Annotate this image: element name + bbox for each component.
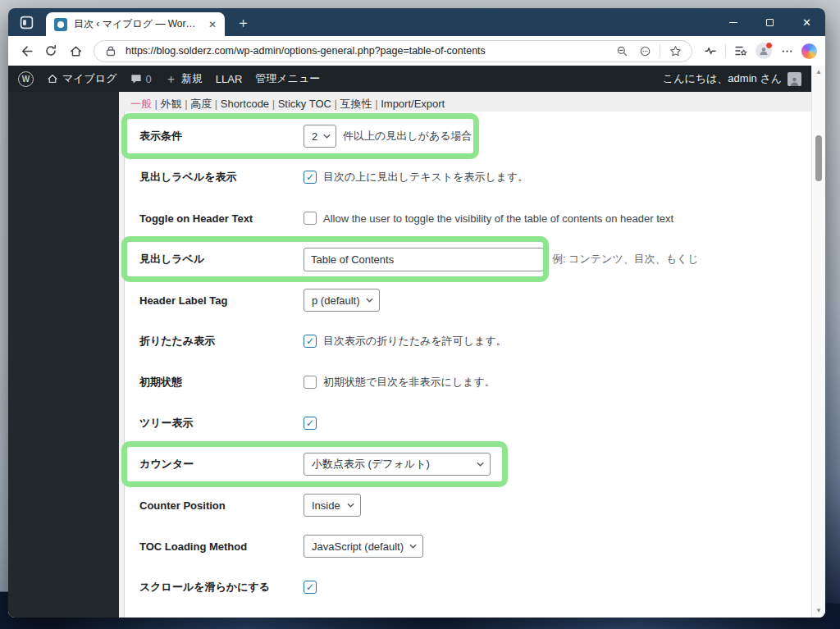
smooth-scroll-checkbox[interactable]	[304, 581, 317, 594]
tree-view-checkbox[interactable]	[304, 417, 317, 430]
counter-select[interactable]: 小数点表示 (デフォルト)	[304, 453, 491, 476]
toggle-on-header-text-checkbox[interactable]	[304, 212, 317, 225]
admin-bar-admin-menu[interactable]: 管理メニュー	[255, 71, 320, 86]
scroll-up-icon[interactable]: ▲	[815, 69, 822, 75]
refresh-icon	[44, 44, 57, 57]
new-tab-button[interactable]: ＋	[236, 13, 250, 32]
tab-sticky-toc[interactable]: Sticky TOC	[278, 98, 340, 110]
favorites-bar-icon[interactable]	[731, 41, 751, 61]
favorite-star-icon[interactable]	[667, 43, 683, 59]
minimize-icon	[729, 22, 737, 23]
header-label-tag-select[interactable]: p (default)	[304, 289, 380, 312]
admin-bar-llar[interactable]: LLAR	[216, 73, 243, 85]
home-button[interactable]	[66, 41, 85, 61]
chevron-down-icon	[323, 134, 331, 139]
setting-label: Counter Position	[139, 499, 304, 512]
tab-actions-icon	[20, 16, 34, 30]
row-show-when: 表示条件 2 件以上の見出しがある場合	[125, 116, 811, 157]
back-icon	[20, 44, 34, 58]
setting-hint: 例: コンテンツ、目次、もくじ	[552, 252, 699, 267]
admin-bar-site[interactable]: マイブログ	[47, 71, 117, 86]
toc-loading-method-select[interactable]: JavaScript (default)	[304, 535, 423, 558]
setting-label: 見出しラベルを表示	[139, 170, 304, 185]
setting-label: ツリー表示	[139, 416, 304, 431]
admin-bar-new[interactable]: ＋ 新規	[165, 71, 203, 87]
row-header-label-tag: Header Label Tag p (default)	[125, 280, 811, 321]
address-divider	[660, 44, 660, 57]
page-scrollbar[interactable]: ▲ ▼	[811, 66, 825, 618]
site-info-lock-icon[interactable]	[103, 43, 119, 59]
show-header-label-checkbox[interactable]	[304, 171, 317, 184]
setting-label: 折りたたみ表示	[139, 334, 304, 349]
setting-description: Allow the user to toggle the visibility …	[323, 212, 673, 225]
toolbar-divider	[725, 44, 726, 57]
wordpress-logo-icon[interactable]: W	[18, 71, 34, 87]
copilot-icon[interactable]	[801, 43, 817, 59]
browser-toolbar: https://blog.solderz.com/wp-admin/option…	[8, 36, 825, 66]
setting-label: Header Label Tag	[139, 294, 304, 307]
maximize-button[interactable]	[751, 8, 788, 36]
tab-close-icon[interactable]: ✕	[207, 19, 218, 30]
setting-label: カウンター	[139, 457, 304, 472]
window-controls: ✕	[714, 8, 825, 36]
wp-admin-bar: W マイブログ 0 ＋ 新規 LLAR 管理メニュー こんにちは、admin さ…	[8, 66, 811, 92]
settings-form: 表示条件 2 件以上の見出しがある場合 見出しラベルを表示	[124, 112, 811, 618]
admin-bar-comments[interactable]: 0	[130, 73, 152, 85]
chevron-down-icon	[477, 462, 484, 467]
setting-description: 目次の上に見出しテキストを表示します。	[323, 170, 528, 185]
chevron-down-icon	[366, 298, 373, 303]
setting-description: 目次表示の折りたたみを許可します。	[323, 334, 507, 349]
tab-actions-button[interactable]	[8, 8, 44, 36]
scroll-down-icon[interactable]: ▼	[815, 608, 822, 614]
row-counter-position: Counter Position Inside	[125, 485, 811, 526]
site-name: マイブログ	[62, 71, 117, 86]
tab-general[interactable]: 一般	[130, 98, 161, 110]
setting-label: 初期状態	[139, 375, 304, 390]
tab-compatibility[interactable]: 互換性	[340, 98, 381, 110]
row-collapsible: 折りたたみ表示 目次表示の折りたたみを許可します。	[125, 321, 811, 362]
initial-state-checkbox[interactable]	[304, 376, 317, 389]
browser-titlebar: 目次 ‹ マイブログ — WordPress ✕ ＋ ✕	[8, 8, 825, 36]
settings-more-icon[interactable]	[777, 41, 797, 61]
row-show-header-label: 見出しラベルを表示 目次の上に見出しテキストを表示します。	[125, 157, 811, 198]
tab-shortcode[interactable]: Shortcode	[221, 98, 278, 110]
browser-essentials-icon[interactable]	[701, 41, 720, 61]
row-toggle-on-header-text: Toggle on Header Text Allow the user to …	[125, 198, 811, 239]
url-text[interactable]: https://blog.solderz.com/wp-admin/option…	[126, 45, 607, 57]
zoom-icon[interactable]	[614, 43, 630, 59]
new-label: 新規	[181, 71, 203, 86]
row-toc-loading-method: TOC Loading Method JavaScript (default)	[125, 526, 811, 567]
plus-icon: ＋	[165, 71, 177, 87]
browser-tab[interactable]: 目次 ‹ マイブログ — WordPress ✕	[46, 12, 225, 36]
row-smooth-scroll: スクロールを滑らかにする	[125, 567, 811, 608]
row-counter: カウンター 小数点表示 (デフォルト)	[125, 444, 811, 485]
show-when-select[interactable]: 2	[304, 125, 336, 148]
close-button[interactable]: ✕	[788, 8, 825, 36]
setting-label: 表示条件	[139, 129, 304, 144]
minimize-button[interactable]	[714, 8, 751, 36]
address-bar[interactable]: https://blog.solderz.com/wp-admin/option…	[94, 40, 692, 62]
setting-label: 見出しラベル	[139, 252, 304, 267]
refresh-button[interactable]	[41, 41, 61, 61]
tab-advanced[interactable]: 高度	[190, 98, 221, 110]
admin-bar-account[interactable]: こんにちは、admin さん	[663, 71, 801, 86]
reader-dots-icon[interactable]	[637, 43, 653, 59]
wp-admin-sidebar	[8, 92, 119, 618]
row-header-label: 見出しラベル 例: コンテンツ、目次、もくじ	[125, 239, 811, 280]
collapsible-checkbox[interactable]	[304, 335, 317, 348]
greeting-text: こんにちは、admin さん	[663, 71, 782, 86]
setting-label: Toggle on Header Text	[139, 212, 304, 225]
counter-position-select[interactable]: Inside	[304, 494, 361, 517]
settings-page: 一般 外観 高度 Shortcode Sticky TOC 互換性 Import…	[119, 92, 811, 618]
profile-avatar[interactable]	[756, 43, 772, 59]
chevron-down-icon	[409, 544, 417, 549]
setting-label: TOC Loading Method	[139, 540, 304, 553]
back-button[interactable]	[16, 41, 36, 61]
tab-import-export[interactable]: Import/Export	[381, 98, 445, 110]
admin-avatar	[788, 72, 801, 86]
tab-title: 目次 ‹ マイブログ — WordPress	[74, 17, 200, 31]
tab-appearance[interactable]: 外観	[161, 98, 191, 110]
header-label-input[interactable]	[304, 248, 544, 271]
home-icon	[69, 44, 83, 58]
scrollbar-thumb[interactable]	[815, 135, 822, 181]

## Task brief
For the word "checkbox", find every line in the data that holds it and copy that line.

## Answer below
smooth-scroll-checkbox[interactable]	[304, 581, 317, 594]
tree-view-checkbox[interactable]	[304, 417, 317, 430]
toggle-on-header-text-checkbox[interactable]	[304, 212, 317, 225]
show-header-label-checkbox[interactable]	[304, 171, 317, 184]
initial-state-checkbox[interactable]	[304, 376, 317, 389]
collapsible-checkbox[interactable]	[304, 335, 317, 348]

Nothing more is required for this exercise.